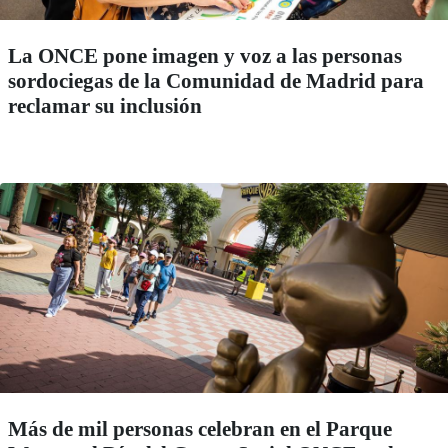
La ONCE pone imagen y voz a las personas
sordociegas de la Comunidad de Madrid para
reclamar su inclusión
Más de mil personas celebran en el Parque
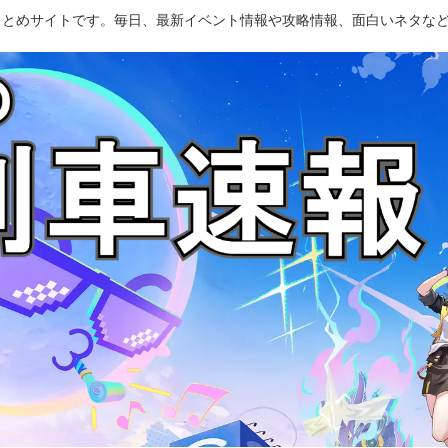
のまとめサイトです。毎日、最新イベント情報や攻略情報、面白いネタな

-*-

**Work to be completed**
Repeat all of the entries word for word, but omit the pictures.

**Result for this task**
La ONCE pone imagen y voz a las personas
sordociegas de la Comunidad de Madrid para
reclamar su inclusión
Más de mil personas celebran en el Parque
のまとめサイトです。毎日、最新イベント情報や攻略情報、面白いネタな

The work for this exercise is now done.